The sentence, following the defendant’s guilty plea on December 18, 2020, was announced by Jason R. Coody, Acting United States Attorney for the Northern District of Florida.
Court documents reflect, for almost four years, beginning in early 2016 until his arrest in February 2020, deGraft-Johnson performed hundreds of unnecessary, invasive surgical procedures of his patients in the Tallahassee area. deGraft-Johnson solicited his victims by establishing relationships with churches, nursing homes, a hospital, and an outreach organization.
In addition to subjecting his patients to unnecessary surgical procedures, deGraft-Johnson victimized others by falsifying their medical records – reflecting surgical procedures that he did not perform. This conduct resulted in the creation of erroneous and misleading records that could cause future doctors to determine a mistaken course of medical treatment for many of his patients.
“This physician compromised the health and safety of his patients in favor of illegal profit,” stated Acting U.S. Attorney Coody. “His acts not only violated the law, but the trust of his patients. With the assistance of our law enforcement partners, we remain vigilant to investigate and prosecute all who defraud our citizens for their own personal gain.”
“It’s disturbing that a physician would be so driven by greed and indifferent to the well-being of his patients that he would perform medically unnecessary, invasive procedures and steal medical identities to boost profits,” said Special Agent in Charge Omar Pérez Aybar of the Department of Health and Human Services Office of the Inspector General. “With our law enforcement partners, we will hold accountable individuals who perpetrate such egregious fraud and violate their oaths as physicians and Medicare providers.”

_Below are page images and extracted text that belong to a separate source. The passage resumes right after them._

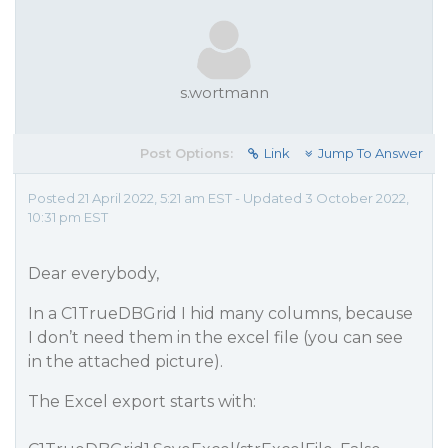
s.wortmann
Post Options:
Link
Jump To Answer
Posted 21 April 2022, 5:21 am EST - Updated 3 October 2022,
10:31 pm EST
Dear everybody,
In a C1TrueDBGrid I hid many columns, because
I don’t need them in the excel file (you can see
in the attached picture).
The Excel export starts with: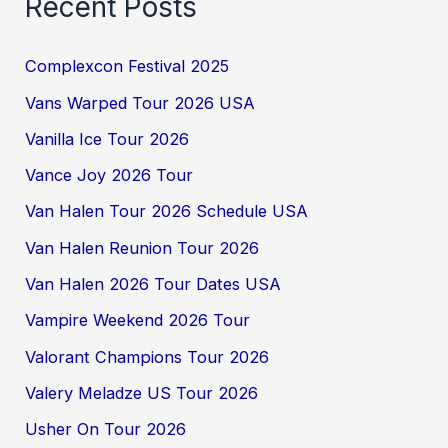
Recent Posts
Complexcon Festival 2025
Vans Warped Tour 2026 USA
Vanilla Ice Tour 2026
Vance Joy 2026 Tour
Van Halen Tour 2026 Schedule USA
Van Halen Reunion Tour 2026
Van Halen 2026 Tour Dates USA
Vampire Weekend 2026 Tour
Valorant Champions Tour 2026
Valery Meladze US Tour 2026
Usher On Tour 2026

“This case is a direct result of the commitment by the FBI and our law enforcement partners to aggressively pursue those who willingly defraud American citizens,” said Rachel L. Rojas, Special Agent in Charge of the FBI Jacksonville Division. “Instead of caring for his patients, this defendant targeted vulnerable members of our community, subjected them to unnecessary surgical procedures, and falsified documents so he could line his pockets with millions of taxpayer dollars. Fraud, like this, reduces the availability of critical resources and contributes to the rising cost of healthcare for all. The FBI and our law enforcement partners will continue to investigate these crimes and prosecute all those who defraud the American public for their own personal gain.”
This conviction was the result of the collaborative work of the U.S. Department of Health and Human Services, the Federal Bureau of Investigation, the Bureau of Alcohol, Tobacco, Firearms and Explosives, the U.S. Department of Commerce, the Internal Revenue Service, Homeland Security Investigations, and the Florida Attorney General. Assistant United States Attorney Andrew J. Grogan prosecuted the case.